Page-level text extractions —
--------------------

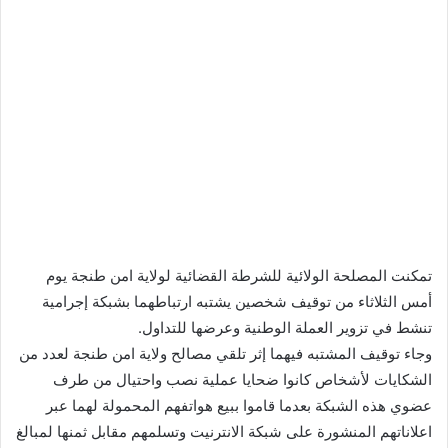
تمكنت المصلحة الولائية للشرطة القضائية لولاية امن طنجة يوم
أمس الثلاثاء من توقيف شخصين يشتبه ارتباطهما بشبكة إجرامية
تنشط في تزوير العملة الوطنية وعرضها للتداول.
وجاء توقيف المشتبه فيهما إثر تلقي مصالح ولاية امن طنجة لعدد من
الشكايات لأشخاص كانوا ضحايا عملية نصب واحتيال من طرف
عضوي هذه الشبكة بعدما قاموا ببيع هواتفهم المحمولة لهما عبر
اعلاناتهم المنشورة على شبكة الانترنيت وتسلمهم مقابل ثمنها لمبالغ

--------------------

Retype each record exactly as it stands, but do not include the pictures.

Answer section —
تمكنت المصلحة الولائية للشرطة القضائية لولاية امن طنجة يوم
أمس الثلاثاء من توقيف شخصين يشتبه ارتباطهما بشبكة إجرامية
تنشط في تزوير العملة الوطنية وعرضها للتداول.
وجاء توقيف المشتبه فيهما إثر تلقي مصالح ولاية امن طنجة لعدد من
الشكايات لأشخاص كانوا ضحايا عملية نصب واحتيال من طرف
عضوي هذه الشبكة بعدما قاموا ببيع هواتفهم المحمولة لهما عبر
اعلاناتهم المنشورة على شبكة الانترنيت وتسلمهم مقابل ثمنها لمبالغ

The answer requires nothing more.